Capitulationism is glorified in Born of the People. It is prettified as some kind of "good faith" and "sincerity" on the part of the revolutionary mass movement towards U.S. imperialism and its reactionary stooges. It is nothing but a manifestation of the historical idealism of fake communists. It contravenes the fundamental principles of Marxism-Leninism. It is the sure mark of the Right opportunism that the Lavas and Tarucs have bequeathed to the modern revisionists in the Philippines.

Born of the People is a book of national betrayal from beginning to end. It tries to prettify such national betrayers as the Lavas and Tarucs. But it futilely does so. It only succeeds in unwittingly presenting the true face of national betrayers. Never truly relying on revolutionary work and on the strength of the revolutionary masses, the Lavas and Tarucs always pin their fondest hopes on U.S. imperialism and its reactionary stooges.
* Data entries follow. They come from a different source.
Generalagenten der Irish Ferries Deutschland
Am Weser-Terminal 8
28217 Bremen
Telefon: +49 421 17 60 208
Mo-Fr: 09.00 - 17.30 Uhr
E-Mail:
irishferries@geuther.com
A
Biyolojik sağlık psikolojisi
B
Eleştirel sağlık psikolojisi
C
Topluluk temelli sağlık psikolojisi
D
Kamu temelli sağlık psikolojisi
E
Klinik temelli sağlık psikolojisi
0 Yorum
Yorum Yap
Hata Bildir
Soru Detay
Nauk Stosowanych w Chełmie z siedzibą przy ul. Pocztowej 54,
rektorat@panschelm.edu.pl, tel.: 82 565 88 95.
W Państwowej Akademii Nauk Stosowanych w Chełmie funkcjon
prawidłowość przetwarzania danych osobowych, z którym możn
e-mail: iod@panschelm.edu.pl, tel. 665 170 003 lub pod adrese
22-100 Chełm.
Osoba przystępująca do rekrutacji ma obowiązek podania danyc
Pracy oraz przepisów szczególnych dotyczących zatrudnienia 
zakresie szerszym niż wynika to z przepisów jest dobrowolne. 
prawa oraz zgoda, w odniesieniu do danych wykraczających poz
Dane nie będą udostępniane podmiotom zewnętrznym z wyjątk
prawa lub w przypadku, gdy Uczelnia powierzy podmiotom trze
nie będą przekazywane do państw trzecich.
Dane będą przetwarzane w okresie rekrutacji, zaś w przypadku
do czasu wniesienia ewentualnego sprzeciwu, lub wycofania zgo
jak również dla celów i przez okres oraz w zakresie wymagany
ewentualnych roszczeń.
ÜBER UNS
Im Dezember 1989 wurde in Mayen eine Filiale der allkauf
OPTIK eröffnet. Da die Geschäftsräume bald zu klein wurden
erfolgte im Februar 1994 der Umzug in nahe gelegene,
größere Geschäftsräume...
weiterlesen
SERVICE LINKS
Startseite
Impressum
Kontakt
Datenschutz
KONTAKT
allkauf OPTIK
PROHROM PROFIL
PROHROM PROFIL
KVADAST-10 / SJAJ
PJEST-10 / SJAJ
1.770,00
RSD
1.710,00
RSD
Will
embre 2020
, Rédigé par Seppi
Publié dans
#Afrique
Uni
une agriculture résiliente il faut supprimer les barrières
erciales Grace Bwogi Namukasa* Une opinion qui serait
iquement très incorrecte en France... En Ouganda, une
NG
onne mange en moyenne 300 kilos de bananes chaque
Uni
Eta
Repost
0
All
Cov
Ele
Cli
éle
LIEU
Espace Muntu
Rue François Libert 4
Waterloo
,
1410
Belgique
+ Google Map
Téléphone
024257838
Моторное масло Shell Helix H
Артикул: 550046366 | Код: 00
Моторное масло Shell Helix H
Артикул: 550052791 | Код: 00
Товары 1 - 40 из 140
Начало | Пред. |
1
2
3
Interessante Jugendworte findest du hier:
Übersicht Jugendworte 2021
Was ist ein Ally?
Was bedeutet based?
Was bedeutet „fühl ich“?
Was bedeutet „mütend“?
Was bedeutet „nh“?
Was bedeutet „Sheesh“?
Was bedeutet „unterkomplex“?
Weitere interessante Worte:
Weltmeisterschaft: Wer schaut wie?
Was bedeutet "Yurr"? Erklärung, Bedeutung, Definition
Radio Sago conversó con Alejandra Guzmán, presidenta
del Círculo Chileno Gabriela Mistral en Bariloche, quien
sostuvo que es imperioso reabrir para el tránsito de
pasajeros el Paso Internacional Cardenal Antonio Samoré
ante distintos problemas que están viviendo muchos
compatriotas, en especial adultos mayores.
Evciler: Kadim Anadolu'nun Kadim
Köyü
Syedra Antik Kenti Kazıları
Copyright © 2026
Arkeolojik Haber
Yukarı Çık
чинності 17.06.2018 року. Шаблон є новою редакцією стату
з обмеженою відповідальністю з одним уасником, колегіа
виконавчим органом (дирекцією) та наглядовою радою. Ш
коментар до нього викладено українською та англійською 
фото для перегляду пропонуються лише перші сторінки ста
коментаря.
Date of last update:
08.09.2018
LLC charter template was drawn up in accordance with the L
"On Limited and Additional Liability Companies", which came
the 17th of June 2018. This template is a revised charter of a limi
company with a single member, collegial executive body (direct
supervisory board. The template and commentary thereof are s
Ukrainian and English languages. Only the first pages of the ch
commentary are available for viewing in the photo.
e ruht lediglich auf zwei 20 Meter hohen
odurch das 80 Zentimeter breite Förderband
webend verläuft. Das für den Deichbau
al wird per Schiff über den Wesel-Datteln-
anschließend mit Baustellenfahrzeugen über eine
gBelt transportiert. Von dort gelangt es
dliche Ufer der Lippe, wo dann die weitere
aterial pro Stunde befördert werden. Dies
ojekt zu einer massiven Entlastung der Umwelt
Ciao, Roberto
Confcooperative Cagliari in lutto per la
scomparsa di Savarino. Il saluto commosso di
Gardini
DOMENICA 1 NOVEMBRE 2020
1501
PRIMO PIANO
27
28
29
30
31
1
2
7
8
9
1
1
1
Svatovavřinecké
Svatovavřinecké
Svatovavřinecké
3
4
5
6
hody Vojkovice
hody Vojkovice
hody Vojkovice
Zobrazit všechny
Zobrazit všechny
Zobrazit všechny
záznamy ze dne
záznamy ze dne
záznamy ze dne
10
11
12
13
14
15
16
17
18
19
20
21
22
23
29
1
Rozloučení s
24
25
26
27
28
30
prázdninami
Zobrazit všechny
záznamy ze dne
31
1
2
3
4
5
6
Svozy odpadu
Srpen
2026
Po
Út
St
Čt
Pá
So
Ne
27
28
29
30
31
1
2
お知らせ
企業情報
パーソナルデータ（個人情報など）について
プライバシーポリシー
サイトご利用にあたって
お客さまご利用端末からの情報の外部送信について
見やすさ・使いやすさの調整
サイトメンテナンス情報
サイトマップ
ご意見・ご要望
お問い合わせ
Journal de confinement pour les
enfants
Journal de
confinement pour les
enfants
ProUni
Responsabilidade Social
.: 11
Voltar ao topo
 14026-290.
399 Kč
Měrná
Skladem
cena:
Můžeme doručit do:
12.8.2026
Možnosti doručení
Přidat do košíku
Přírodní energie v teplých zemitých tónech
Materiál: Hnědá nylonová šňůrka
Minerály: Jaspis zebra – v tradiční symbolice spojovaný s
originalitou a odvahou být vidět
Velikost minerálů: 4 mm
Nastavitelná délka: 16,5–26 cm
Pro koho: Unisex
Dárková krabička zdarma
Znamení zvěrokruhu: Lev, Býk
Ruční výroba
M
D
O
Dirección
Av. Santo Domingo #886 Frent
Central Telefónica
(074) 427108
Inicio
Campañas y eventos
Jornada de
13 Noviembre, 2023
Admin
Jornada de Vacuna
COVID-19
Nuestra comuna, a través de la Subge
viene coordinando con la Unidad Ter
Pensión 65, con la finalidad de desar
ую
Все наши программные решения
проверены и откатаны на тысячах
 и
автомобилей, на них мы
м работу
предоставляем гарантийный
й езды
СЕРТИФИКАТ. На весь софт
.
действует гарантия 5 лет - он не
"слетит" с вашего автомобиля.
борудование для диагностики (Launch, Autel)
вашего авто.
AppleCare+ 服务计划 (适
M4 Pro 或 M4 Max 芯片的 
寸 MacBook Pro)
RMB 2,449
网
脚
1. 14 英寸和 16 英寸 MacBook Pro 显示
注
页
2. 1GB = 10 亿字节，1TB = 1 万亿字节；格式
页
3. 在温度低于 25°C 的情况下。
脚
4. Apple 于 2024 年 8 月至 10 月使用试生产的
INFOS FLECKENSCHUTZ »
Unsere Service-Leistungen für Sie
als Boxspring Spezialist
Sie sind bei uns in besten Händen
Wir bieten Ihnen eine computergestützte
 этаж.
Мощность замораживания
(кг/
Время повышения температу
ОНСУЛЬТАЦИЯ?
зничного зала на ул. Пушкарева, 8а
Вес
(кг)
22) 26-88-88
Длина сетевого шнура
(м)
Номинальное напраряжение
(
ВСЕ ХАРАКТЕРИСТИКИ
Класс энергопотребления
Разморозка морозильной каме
When confronted wiht Japanese fascism,they pin their fondest hopes on U.S. imperialism and the Commonwealth government. When confronted with the onslaughts of the USAFFE, they pine for the return of Gen. MacArthur or even for the ghost of Thorpe. When confronted with the dirty maneuvers of Truman, MacArthur and McNutt, they wish Roosevelt were alive and Harold Ickes were kept in office. When confronted with the puppet Manuel Roxas, they think they can rely most on Osmena. When Roxas gets to be president, they toady up to him until he comes close to strangling them. When Quirino gets to be president, they readily accept terms of surrender and amnesty.

Born of the People is a record of the grave political mistakes of the Tarucs and Lavas that sabotaged and subverted the revolutionary mass movement from within. It was published in 1953 even as in the previous year Taruc had already openly degenerated into a shameless anti-communist. But worst, the revisionist Pomeroy today still wants to salvage it as a truthful historical account of the revolutionary mass movement. It can only promote Right opportunism and modern revisionism. Once and for all, it must be cast away into the garbage heap of the history.

NOTES

* The AMT was the Aguman ding Maldang Tagapagobra (League fo Poor Laborers) while the KPMP was the Kapisanang Pambansa ng mga Magbubukid sa Pilipinas (National Peasant Union of the Philippines).